Collected data
——————————

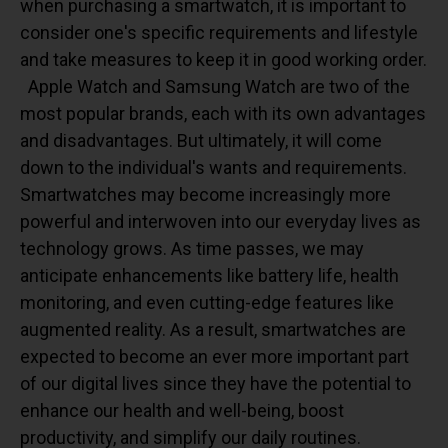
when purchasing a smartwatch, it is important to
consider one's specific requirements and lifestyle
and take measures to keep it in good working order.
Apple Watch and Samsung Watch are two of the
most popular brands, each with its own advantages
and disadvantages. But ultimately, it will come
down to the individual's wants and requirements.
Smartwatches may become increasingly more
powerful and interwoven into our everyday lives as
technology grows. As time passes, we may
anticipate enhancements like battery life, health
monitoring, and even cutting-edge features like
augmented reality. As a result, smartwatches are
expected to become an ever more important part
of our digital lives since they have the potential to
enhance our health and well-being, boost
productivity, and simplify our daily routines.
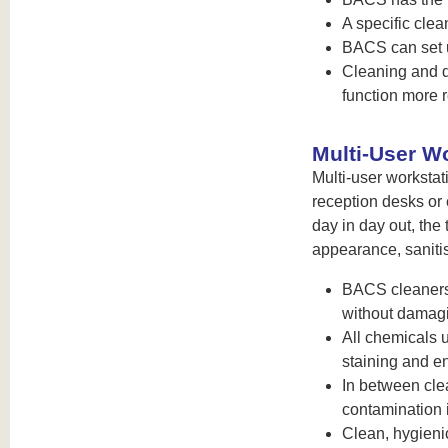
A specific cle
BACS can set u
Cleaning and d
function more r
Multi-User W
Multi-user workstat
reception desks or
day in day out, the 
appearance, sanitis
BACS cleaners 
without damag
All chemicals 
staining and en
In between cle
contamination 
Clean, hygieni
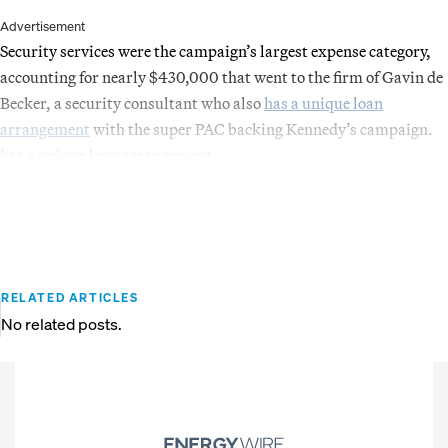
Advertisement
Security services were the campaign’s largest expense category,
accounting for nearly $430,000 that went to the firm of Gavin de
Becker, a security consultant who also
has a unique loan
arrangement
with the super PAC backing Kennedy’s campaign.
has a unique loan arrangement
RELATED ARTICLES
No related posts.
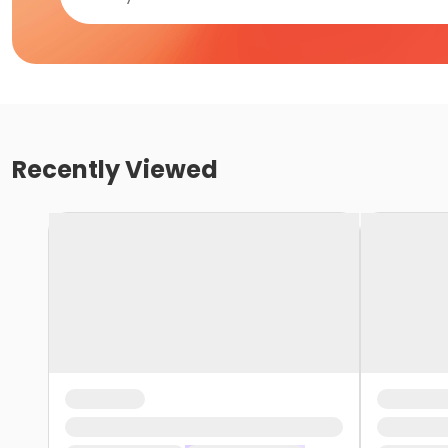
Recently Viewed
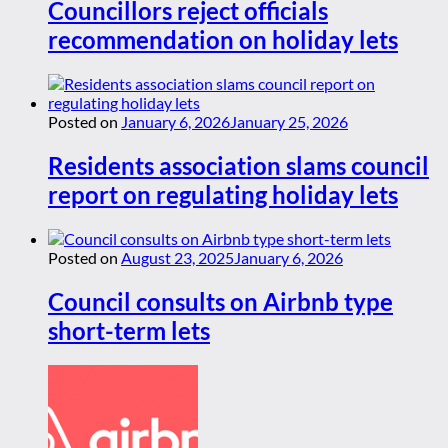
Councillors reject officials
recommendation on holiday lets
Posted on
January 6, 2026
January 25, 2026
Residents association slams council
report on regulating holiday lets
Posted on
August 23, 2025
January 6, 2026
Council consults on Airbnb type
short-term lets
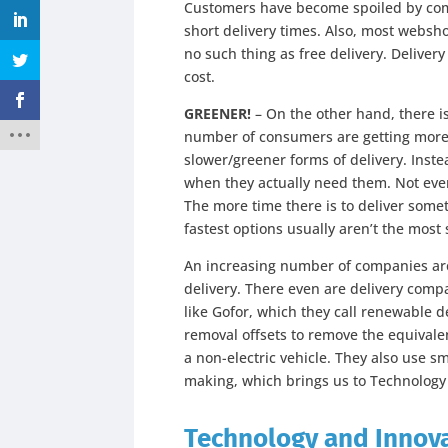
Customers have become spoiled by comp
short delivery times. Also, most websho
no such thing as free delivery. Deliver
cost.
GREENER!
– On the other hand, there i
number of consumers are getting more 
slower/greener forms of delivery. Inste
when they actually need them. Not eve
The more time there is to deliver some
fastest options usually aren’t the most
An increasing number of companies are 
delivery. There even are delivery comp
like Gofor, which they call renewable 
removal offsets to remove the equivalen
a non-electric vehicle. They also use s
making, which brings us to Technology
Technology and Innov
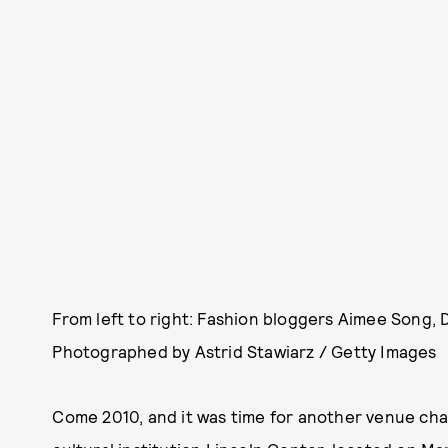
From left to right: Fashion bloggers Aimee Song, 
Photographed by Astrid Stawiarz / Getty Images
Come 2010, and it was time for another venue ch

——————————

The range runs from the line containing "slower/greener forms of delivery. Inste" through the end of the entries; print those lines exactly and leave the pictures out.

slower/greener forms of delivery. Inste
when they actually need them. Not eve
The more time there is to deliver some
fastest options usually aren’t the most
An increasing number of companies are 
delivery. There even are delivery comp
like Gofor, which they call renewable 
removal offsets to remove the equivalen
a non-electric vehicle. They also use s
making, which brings us to Technology
Technology and Innov
From left to right: Fashion bloggers Aimee Song, 
Photographed by Astrid Stawiarz / Getty Images
Come 2010, and it was time for another venue ch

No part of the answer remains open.